Given their abundance, super-earths provide valuable insights into the processes of planetary formation and evolution. Many reside within their stars' habitable zones, where conditions could allow for the presence of liquid water. By examining their compositions, atmospheres, and magnetic fields, scientists are piecing together clues about the origins of planetary systems and the potential for extraterrestrial life.
Researchers believe that shortly after the formation of Earth, it too likely possessed a BMO. This layer of partially or entirely molten rock located at the base of a planet's mantle has significant impacts on the planet's magnetic field, heat distribution, and chemical development. Because super-earths are larger than Earth and experience much greater internal pressures, they are more prone to maintaining long-lasting BMOs. Hence, understanding BMOs is essential for deciphering the interiors, magnetic fields, and habitability prospects of super-earths.
To simulate the extreme pressures found inside super-earths, Nakajima and her team carried out laser shock experiments at the University of Rochester's Laboratory for Laser Energetics, alongside quantum mechanical simulations and planetary evolution models. Their focus was on investigating molten rock under the intense conditions characteristic of a BMO.
Their findings revealed that under these immense pressures, the deep-mantle molten rock can become electrically conductive enough to support a robust magnetic field for billions of years. This discovery implies that on super-earths that are three to six times the size of Earth, BMOs—driven by the movement of molten rock—could generate stronger and more enduring magnetic fields compared to those produced by Earth's core. Such conditions could potentially foster the development of life throughout the galaxy.

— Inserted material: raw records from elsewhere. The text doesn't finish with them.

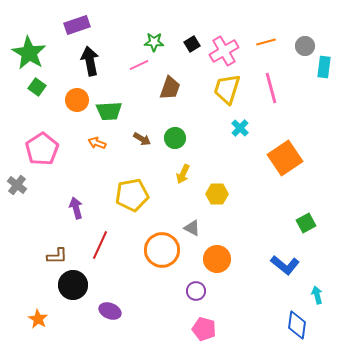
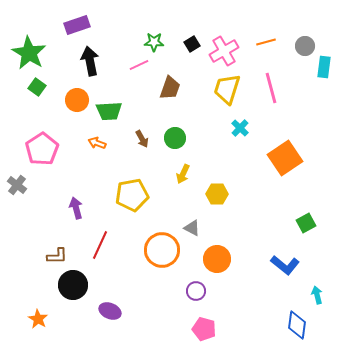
brown arrow at (142, 139): rotated 30 degrees clockwise
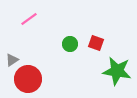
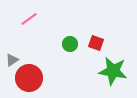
green star: moved 4 px left
red circle: moved 1 px right, 1 px up
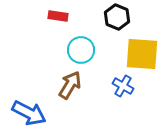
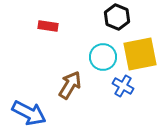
red rectangle: moved 10 px left, 10 px down
cyan circle: moved 22 px right, 7 px down
yellow square: moved 2 px left; rotated 15 degrees counterclockwise
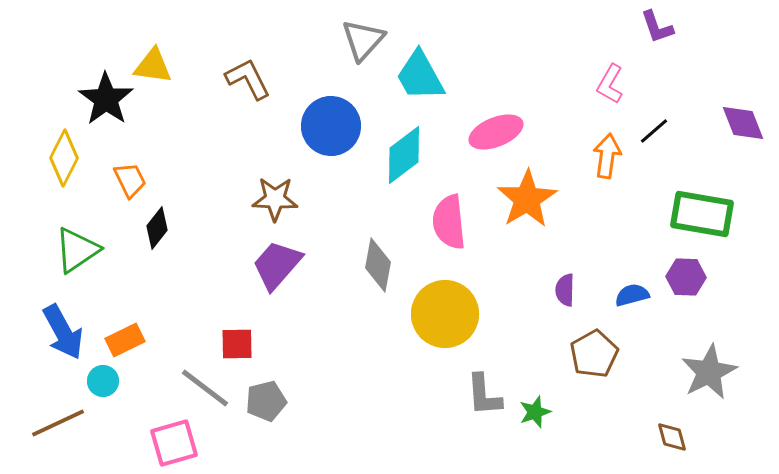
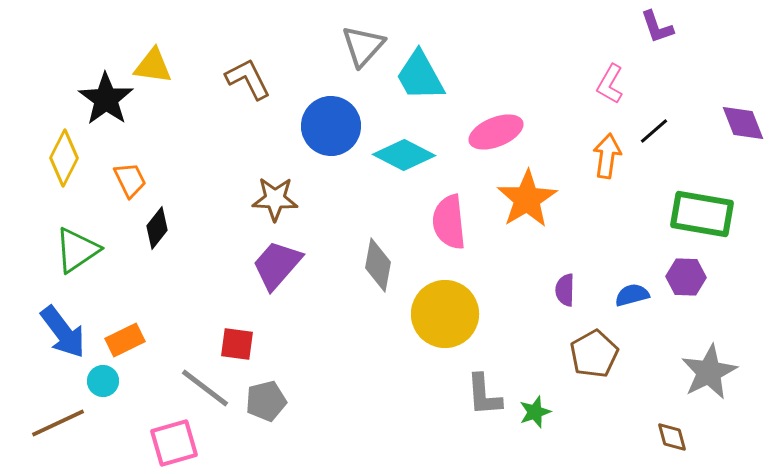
gray triangle: moved 6 px down
cyan diamond: rotated 64 degrees clockwise
blue arrow: rotated 8 degrees counterclockwise
red square: rotated 9 degrees clockwise
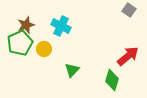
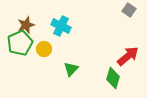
green triangle: moved 1 px left, 1 px up
green diamond: moved 1 px right, 2 px up
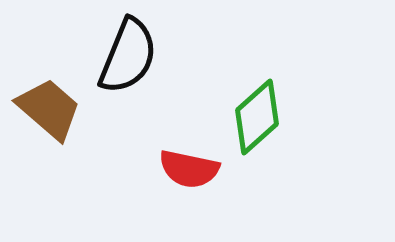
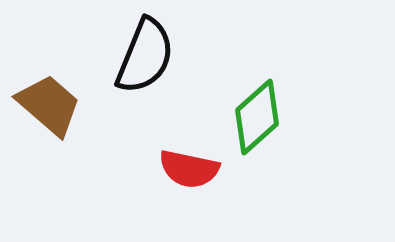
black semicircle: moved 17 px right
brown trapezoid: moved 4 px up
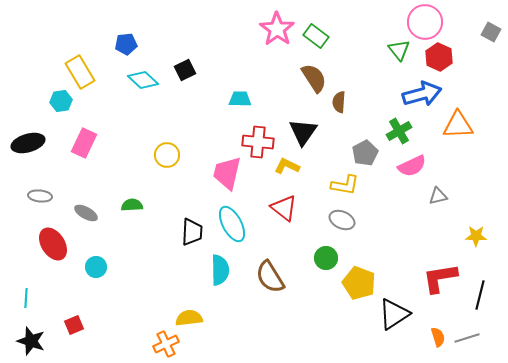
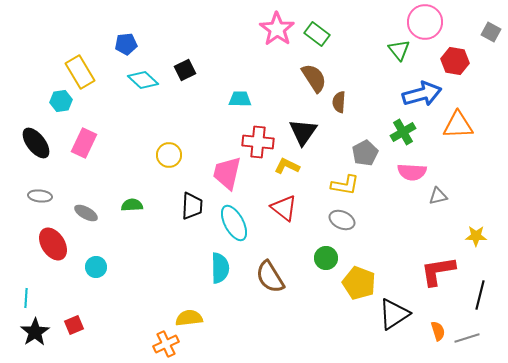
green rectangle at (316, 36): moved 1 px right, 2 px up
red hexagon at (439, 57): moved 16 px right, 4 px down; rotated 16 degrees counterclockwise
green cross at (399, 131): moved 4 px right, 1 px down
black ellipse at (28, 143): moved 8 px right; rotated 68 degrees clockwise
yellow circle at (167, 155): moved 2 px right
pink semicircle at (412, 166): moved 6 px down; rotated 28 degrees clockwise
cyan ellipse at (232, 224): moved 2 px right, 1 px up
black trapezoid at (192, 232): moved 26 px up
cyan semicircle at (220, 270): moved 2 px up
red L-shape at (440, 278): moved 2 px left, 7 px up
orange semicircle at (438, 337): moved 6 px up
black star at (31, 341): moved 4 px right, 9 px up; rotated 20 degrees clockwise
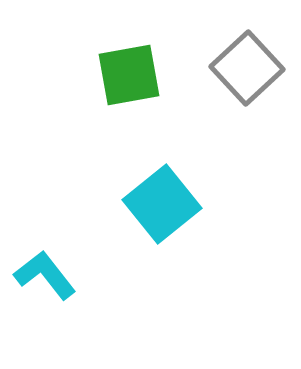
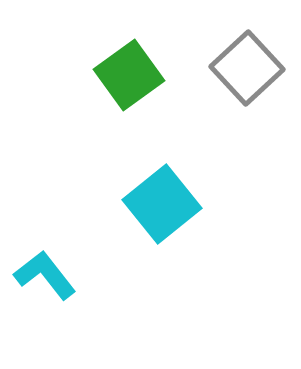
green square: rotated 26 degrees counterclockwise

Nakajima expressed her excitement about the project, noting the challenges she faced since her background is primarily in computational studies, making this her first experimental endeavor. She acknowledged the invaluable contributions of her collaborators from various research domains, which made this interdisciplinary study possible. Looking ahead, she eagerly anticipates future observations of magnetic fields on exoplanets to validate their hypotheses.